When I wrote yesterday that Lance Briggs came out in support of Matt Forte’s contract stance, one detail slipped past my radar:
I briefly touched up on this in my piece yesterday:
Chicago Bears linebacker Lance Briggs has expressed disappointment with the organization over contract issues a few times during his career with the team. After being hit with the franchise tag following the the 2006 season, Briggs stated that he was fed up with the organization’s treatment of its players. After empty threats of holding out, Briggs suited up for the 2007 season and was rewarded with a 6 year, $36 Million contract …
Honestly, it was an ugly period in recent Bears history that I didn’t want to delve too deeply into. Thankfully, Ricky O’Donnell of SB Nation Chicago gave Briggs the verbal evisceration he deserved for attempting to rewrite the history of his contract battle with the Bears:
Now HOL’ UP a second there, Lance Briggs. Not that we would ever fault a productive athlete for trying to get as much money as possible, particularly in a sport like professional football where careers are short-lived and the impact of participation on one’s long-term health ranges from “hazardous” to “death-dealing”. And not that we’d ever defend the eternally thrifty business practices of the Bears, either. But seriously, Lance Briggs: the statement above isn’t exactly true.
The Bears are currently willing to give Forte a five- or six-year contract, just as they offered Briggs a six-year, $33 million deal in 2007. Briggs saw the offer and rejected it. The next day, or somewhere in that vicinity, he appeared on SportsCenter and vowed never to play for the Bears again after they stuck the franchise tag on him, a.k.a. the same thing that is currently keeping Forte away from offseason workouts.
Briggs would go on to sign the tag and play for the Bears. The next season, he tested the free agent waters and learned he wasn’t worth nearly as much on the open market as he figured.
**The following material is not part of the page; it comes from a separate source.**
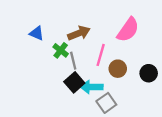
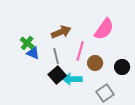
blue triangle: (37, 33) -> (33, 53), moved
green cross: (61, 50) -> (27, 43), moved
gray square: (106, 103) -> (105, 93), moved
Briggs would sign a six-year, $36 million contract with $12 million guaranteed in ’08. Just like Forte, he was asking for $20 million up front, and threw a tantrum when the Bears didn’t give it to him.
If I recall correctly, Briggs went on a media tour bad mouthing the Bears whenever the opportunity presented itself. I was almost certain he’d never wear a Bears uniform again due to all the negativity he about spewing. Once he realized his market value was no where near the vicinity of his contract request, he tucked his tail in and accepted the Bears’ offer. Major props to Mr. O’Donnell for pointing out the fallacy that Briggs was attempting to spin.